With a wry irony, even law enforcement is not immune from becoming embroiled in such scams. If you needed a perfect illustration as to how close to the mark these call scams have now become, look no further than U.S. CBP warning that its “employees are continuing to receive numerous calls from people concerned about unsolicited calls from scammers posing as U.S. Border Patrol agents and U.S. Customs and Border Protection officers.”
And we’ve just seen echoes of the same, with convictions for fraudsters whose scam calls pretended to be police officers, tricking elderly victims into parting with cash and jewelry as part of an investigation. This scam worked by asking victims to call back by dialing 999 — the U.K equivalent of 911. But the fraudsters would stay on the line, which would not disconnect, and would then handle the emergency call themselves.

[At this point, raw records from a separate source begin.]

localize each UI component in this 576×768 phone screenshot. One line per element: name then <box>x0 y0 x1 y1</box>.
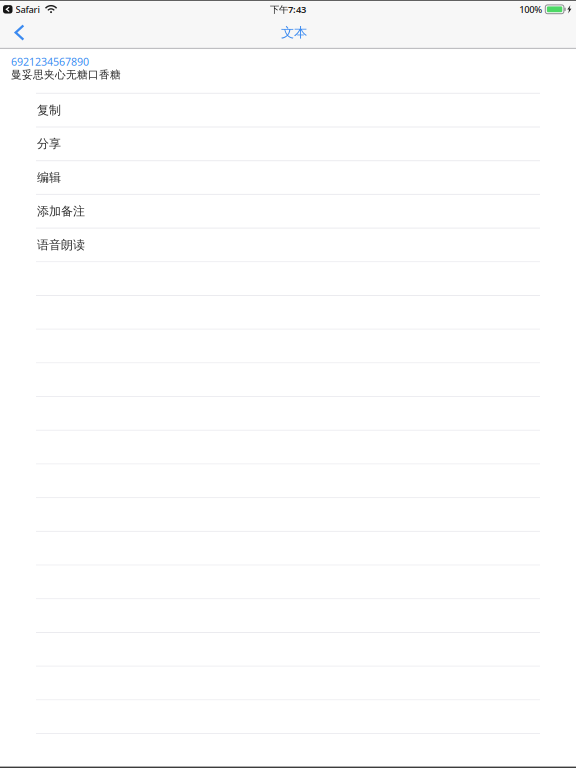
staticText: Safari <box>16 3 40 16</box>
staticText: 文本 <box>281 24 307 41</box>
staticText: 曼妥思夹心无糖口香糖 <box>11 68 121 81</box>
button[interactable]: Back <box>0 17 40 48</box>
staticText: 添加备注 <box>37 204 85 219</box>
staticText: 复制 <box>37 103 61 118</box>
staticText: 编辑 <box>37 170 61 185</box>
staticText: 6921234567890 <box>11 54 89 69</box>
staticText: 语音朗读 <box>37 238 85 252</box>
button[interactable]: 编辑 <box>0 161 576 195</box>
staticText: 下午7:43 <box>270 3 306 16</box>
button[interactable]: 6921234567890 <box>11 55 89 69</box>
staticText: 分享 <box>37 136 61 151</box>
button[interactable]: 语音朗读 <box>0 229 576 262</box>
button[interactable]: 复制 <box>0 94 576 128</box>
button[interactable]: 添加备注 <box>0 195 576 229</box>
staticText: 100% <box>519 3 542 16</box>
button[interactable]: Back to Safari <box>0 1 42 17</box>
button[interactable]: 分享 <box>0 128 576 161</box>
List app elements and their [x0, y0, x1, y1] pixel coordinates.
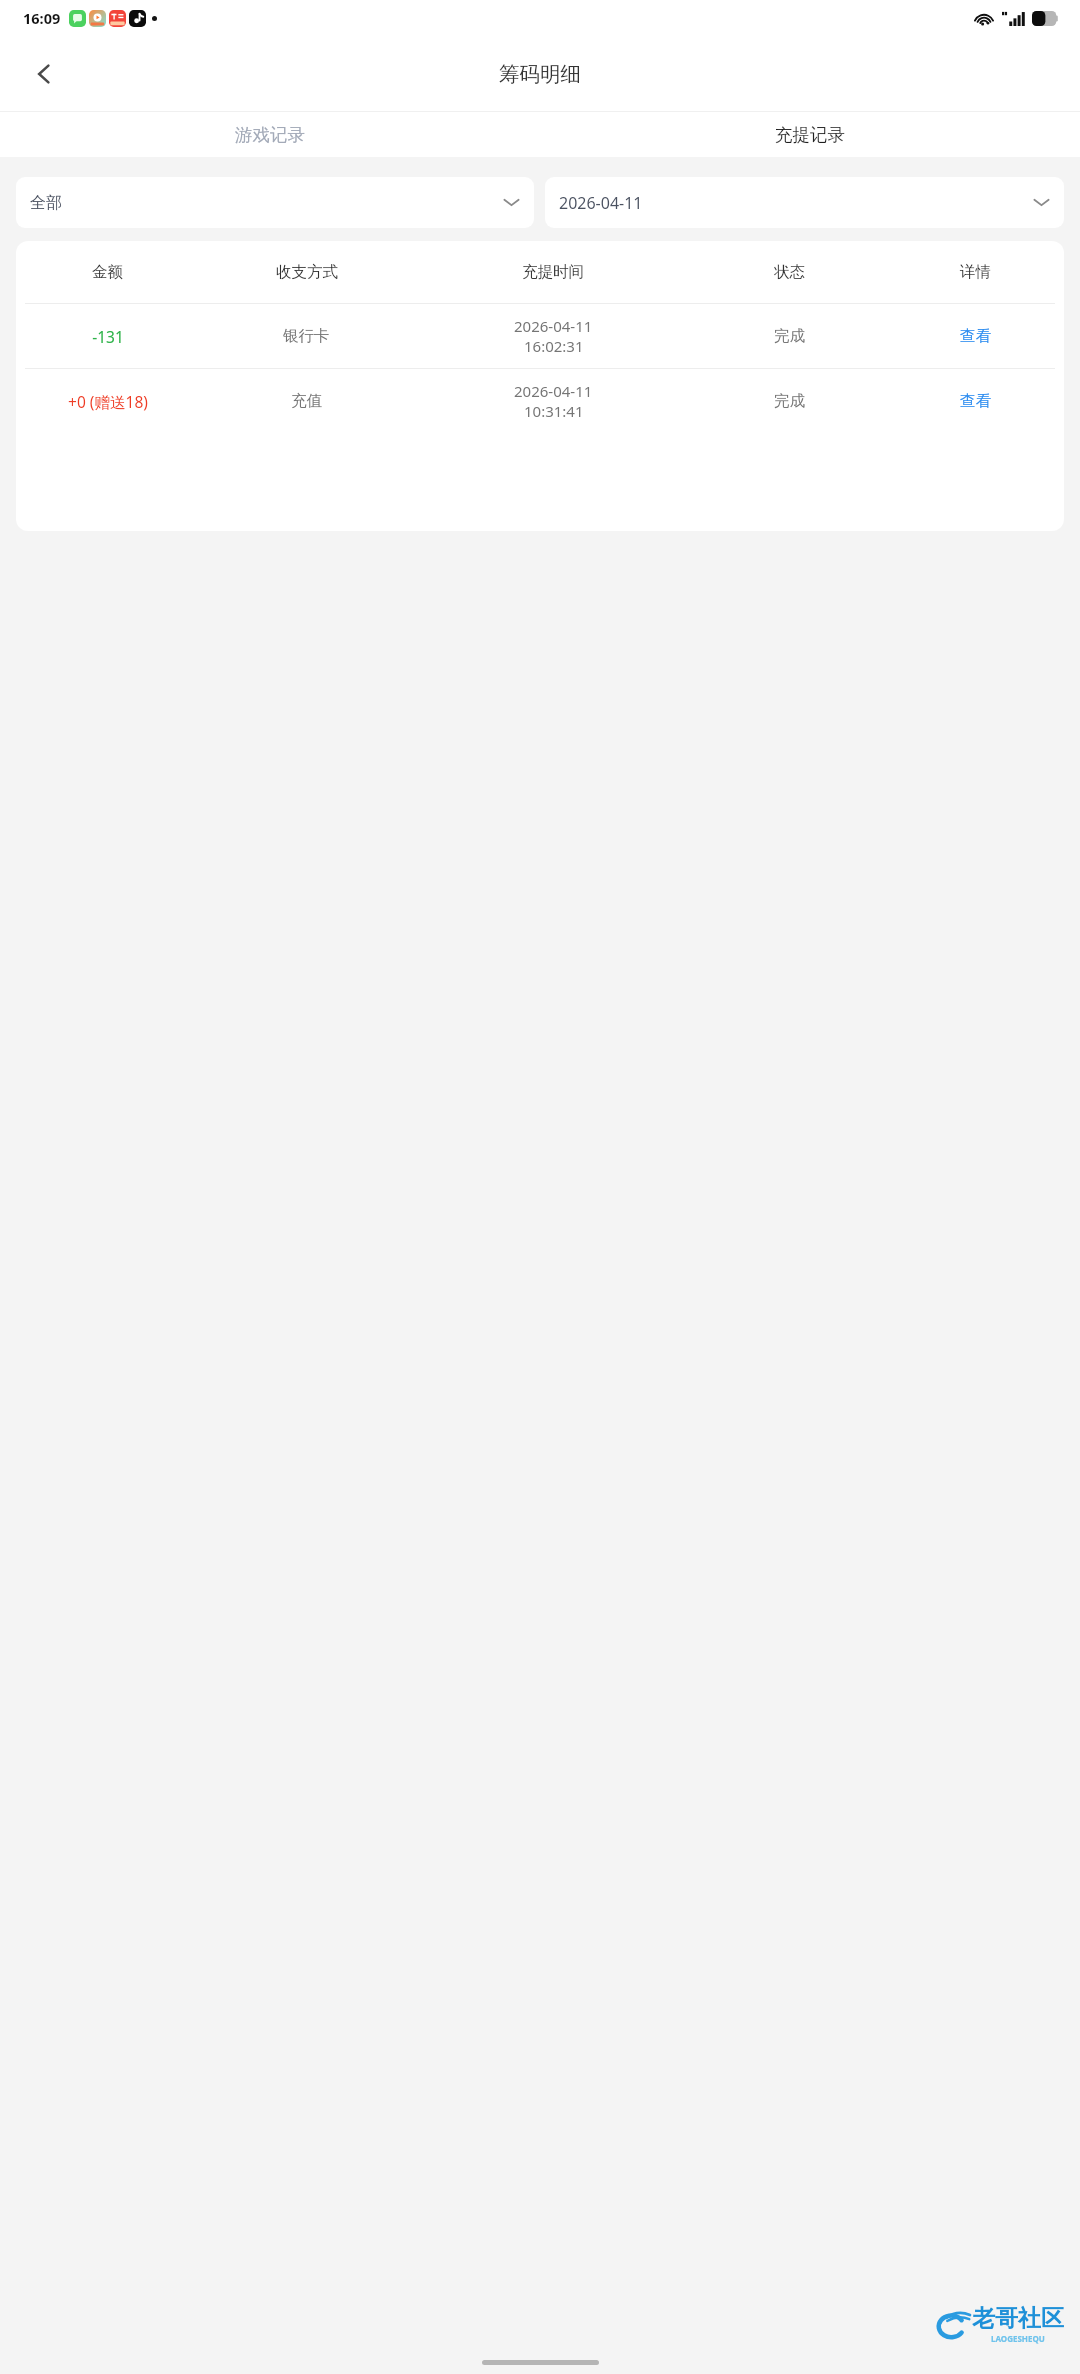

Just as with banks and tech support, CBP says it “won’t call you out of the blue with promises of money or threats. Is the caller asking you to pay a fee or share your Social Security, credit card, or bank account numbers over the phone? Hang up. It’s a scam.” The agency also warns “don’t trust caller ID; scammers can make their phone numbers look real even if they’re not.”
“Never call back phone numbers in caller ID, or left in voicemails, emails, or social media messages,” CBP advises. “Instead, type the agency name into a search bar and click on their webpage to find contact information.”
Tech platforms are responding to this threat now. Google has introduced call defense to the latest version of Android, than can listen into calls using on-device AI and flag a likely scam, it has also prevented users from being talked into disabling Android’s sideloading protection while on calls to prevent malicious apps being installed.
It doesn’t matter what email address or phone number contacts you. If it’s unsolicited, if it’s out of the blue, if you have not explicitly reached out first, assume it’s a scam. Don’t take the call — hang up. It’s not your bank, it’s not Microsoft or Google or Apple or anyone else. It’s a sharp-talking, hardened scammer and the longer you talk to them the more likely it is that you and your money will be parting company.
Heed the FBI’s advice at all times. It really is that simple.